Security Groups & Amazon Web Services (AWS)

It's funny.  Been playing with amazon web services quite a bit over the past few weeks and didn't give much attention to security groups.  It's only now, after this past weekend have I developed a strong appreciation and respect for them.  Some background:

The way amazon operates is quite interesting.  All instances get a dynamic internal IP.  That IP stays for the duration of that machine being on.  If you restart, the IP changes.  Now, you can pay for an elastic IP which maps to the instance ... and that never changes.  But it's mapped.  The instance never really knows anything about it.  It always has this internal IP .... 10.10.10.10 one day, reboot, 10.20.10.20 the next ....

Now, security groups.  It's one big glorified access list.  You have to specify which security group your instance belongs to.  Fair enough.  By default, it's deny all.  You can start opening things up, saying that 0.0.0.0/0 can access your instance on TCP/80.  That means the world can get to that instance on port 80.

With me so far?

So what if you wanted to deploy a multi-tier LAMP application to AWS:

2 x web server
2 x application server
2 x mysql ....

How would the security groups look then?

security group 1:  web servers
security group 2:  application servers
security group 3:  database servers

Simple!  You then configure your access lists ... right?  Sort of.  If you want to do it properly, you define that only TCP/80 & TCP/443 are open to 0.0.0.0/0 for security group 1.  

Security group 1 should have access to security group 2 on some ports .. like 8080 or 80 or 8443 ....
Security group 2 should have access to security group 3 on some ports ... like 3306 (mysql)

Normal instinct would say, let's put in the IP's of each machine ( 10.20.10.20/32 and 10.10.10.10/32) for example ... well ... in the AWS world, this isn't correct.  When you restart your machine, the IP will change and your rules will not be valid.

Now unfortunately, the way to get around this is not available through the AWS management console.  The only way I've found so far (limited amount of looking) is to download the ec2 client tools, generate an X509 key pair, and use the tools:

ec2-authorize us-app -P tcp -p 8080 -o us-www

What this does, is says that the security group "us-app" allows the origin "us-www" on TCP/8080

You are defining the policies with other groups.  This is great because you can then add new instances into whatever group you want, or restart an instance, and the policies will still be valid.

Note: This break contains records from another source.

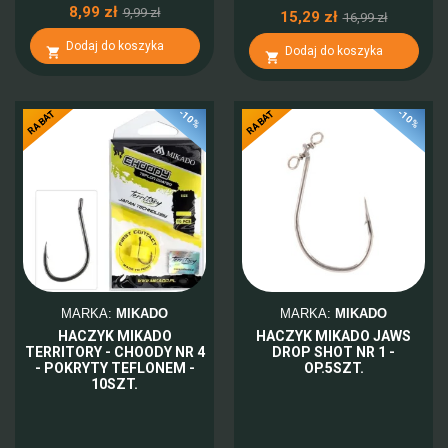
8,99 zł
9,99 zł
15,29 zł
16,99 zł
Dodaj do koszyka
Dodaj do koszyka


-10%
-10%
RABAT
RABAT
MARKA:
MIKADO
MARKA:
MIKADO
HACZYK MIKADO
HACZYK MIKADO JAWS
TERRITORY - CHOODY NR 4
DROP SHOT NR 1 -
- POKRYTY TEFLONEM -
OP.5SZT.
10SZT.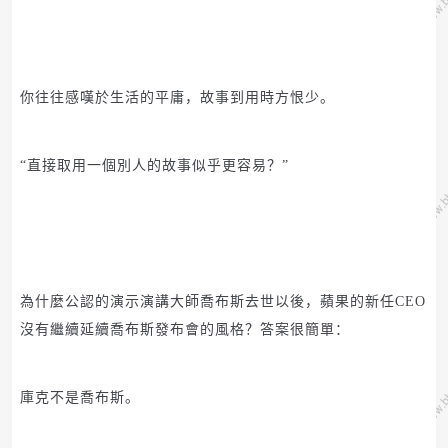
你往往感嘆於生活的平庸，故事到用時方恨少。
“直接取用一個別人的故事似乎更容易？”
為什麼公認的演示演講大師喬布斯去世以後，蘋果的新任
CEO
沒有繼續延續喬布斯發布會的風格？
答案很簡單：
庫克不是喬布斯。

Hopefully this is of use to someone one day.  I'm glad I've stumbled upon it now after some small pain points and not later when the pain points would be much higher ....!

-sd

1 comment:

Marcus said...

One definite pain point with security groups is that you can't change an instance's group membership after it's created. Say you put a server in the www group, but decided later you also wanted to run mysql on it, you can't add it to the mysql group afterwards.